[Recorded information — start]

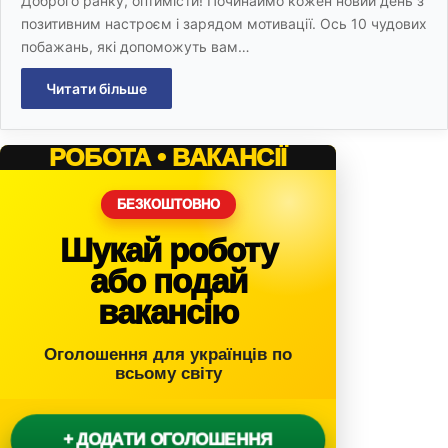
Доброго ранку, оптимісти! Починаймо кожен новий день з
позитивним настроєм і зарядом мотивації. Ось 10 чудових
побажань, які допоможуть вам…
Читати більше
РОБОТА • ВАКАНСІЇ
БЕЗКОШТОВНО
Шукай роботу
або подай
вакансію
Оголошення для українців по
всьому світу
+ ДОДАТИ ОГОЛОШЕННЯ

[Recorded information — finish]
[Recorded information — start]

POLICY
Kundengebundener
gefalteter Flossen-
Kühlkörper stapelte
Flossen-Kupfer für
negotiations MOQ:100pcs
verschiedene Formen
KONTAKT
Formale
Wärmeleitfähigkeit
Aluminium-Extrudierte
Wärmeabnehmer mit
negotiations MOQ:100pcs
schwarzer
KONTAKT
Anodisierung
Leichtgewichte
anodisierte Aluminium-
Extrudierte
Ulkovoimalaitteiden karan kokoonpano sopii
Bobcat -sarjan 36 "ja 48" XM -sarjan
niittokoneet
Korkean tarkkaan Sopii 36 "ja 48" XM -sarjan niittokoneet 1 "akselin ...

[Recorded information — finish]
[Recorded information — start]

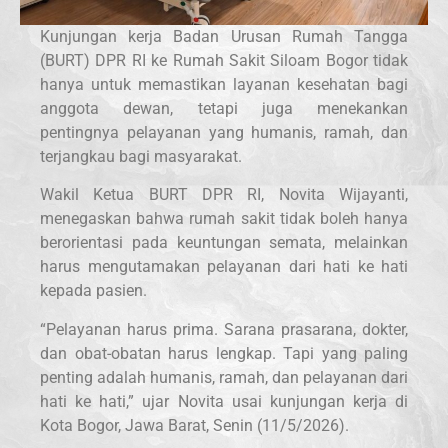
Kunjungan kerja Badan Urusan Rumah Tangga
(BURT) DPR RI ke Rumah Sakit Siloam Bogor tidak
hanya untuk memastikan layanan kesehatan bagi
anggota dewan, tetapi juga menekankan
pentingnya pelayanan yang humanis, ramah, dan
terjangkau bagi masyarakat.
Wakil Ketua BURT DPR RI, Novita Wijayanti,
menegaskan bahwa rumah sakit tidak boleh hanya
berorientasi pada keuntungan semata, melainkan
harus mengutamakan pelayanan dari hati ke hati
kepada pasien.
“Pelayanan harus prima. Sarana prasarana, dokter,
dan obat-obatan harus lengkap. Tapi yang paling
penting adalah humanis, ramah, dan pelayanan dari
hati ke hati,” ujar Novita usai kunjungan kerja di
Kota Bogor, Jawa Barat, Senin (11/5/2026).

[Recorded information — finish]

## Assignment
Look over the records above, and wherever a line contains the string "ramah", copy that line.

## Written response
pentingnya pelayanan yang humanis, ramah, dan
penting adalah humanis, ramah, dan pelayanan dari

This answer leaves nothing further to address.